Der Film polarisiert, weil James Bond stirbt – ein Zeichen, das die Franchise seit Jahrzehnten vermieden hat. Für manche Fans war dies ein mutiger Schritt, für andere ein Verrat an der Figur.

Warum wurde Goldfinger verbannt?

„Goldfinger” wurde in bestimmten Ländern zensiert, nicht verboten. Die Szenen mit dem Laser und die Behandlung gewisser Themen führten zu Kürzungen in manchen Märkten.
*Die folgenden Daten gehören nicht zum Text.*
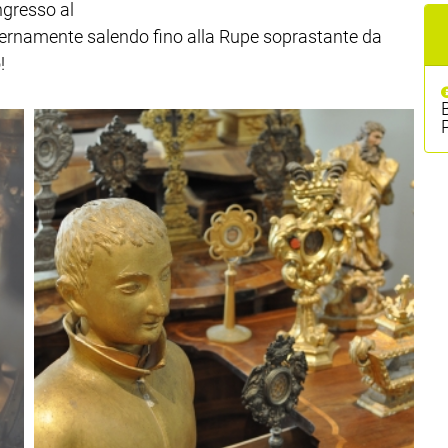
ngresso al
ternamente salendo fino alla Rupe soprastante da
!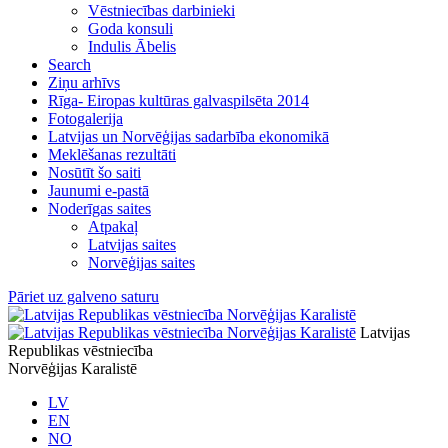
Vēstniecības darbinieki
Goda konsuli
Indulis Ābelis
Search
Ziņu arhīvs
Rīga- Eiropas kultūras galvaspilsēta 2014
Fotogalerija
Latvijas un Norvēģijas sadarbība ekonomikā
Meklēšanas rezultāti
Nosūtīt šo saiti
Jaunumi e-pastā
Noderīgas saites
Atpakaļ
Latvijas saites
Norvēģijas saites
Pāriet uz galveno saturu
Latvijas
Republikas vēstniecība
Norvēģijas Karalistē
LV
EN
NO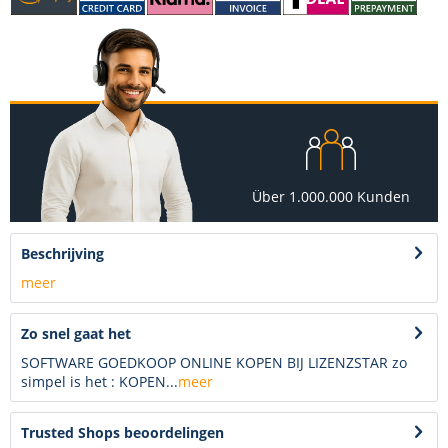
Über 1.000.000 Kunden
Beschrijving
meer
Zo snel gaat het
SOFTWARE GOEDKOOP ONLINE KOPEN BIJ LIZENZSTAR zo
simpel is het : KOPEN...
meer
Trusted Shops beoordelingen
Welche Autos fährt Bond in „Keine Zeit zu sterben”?

Der Film zeigt verschiedene Fahrzeuge: den klassischen Aston Martin DB5, den V8 Vantage und neuere Modelle von Aston Martin. Auch ein Jeep Wrangler kommt in einer Verfolgungsjagd-Szene vor.

Wo kann man „Keine Zeit zu sterben” streamen?

Der Film ist auf verschiedenen Plattformen verfügbar, darunter Amazon Prime Video, Sky Ticket und nach zeitlichem Abstand im regulären Fernsehprogramm. Die genauen Streaming-Rechte wechseln regionabhängig.

Was bedeutet der Titel „Keine Zeit zu sterben”?

Der Titel bezieht sich auf Bonds Schicksal im Film – er hat buchstäblich keine Zeit mehr, als er sich opfern muss. Gleichzeitig spiegelt er die condensed Action des Films wider.